Task description: The whole listing, apart from its images, should be restated word for word.

Data for this task below:

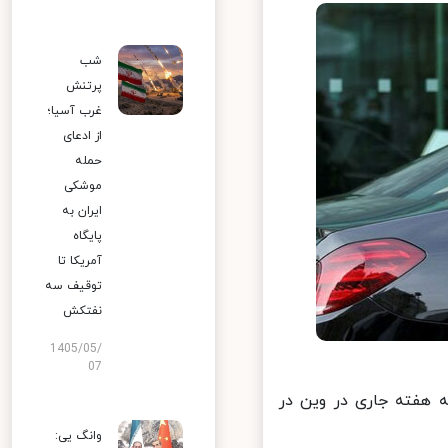
شب
پرتنش
غرب آسیا؛
از ادعای
حمله
موشکی
ایران به
پایگاه
آمریکا تا
توقیف سه
نفتکش
1405/05/
07
هفته جاری در وین در
وانگ یی:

End of Data for this task.

Answer section:
شب
پرتنش
غرب آسیا؛
از ادعای
حمله
موشکی
ایران به
پایگاه
آمریکا تا
توقیف سه
نفتکش
1405/05/
07
هفته جاری در وین در
وانگ یی:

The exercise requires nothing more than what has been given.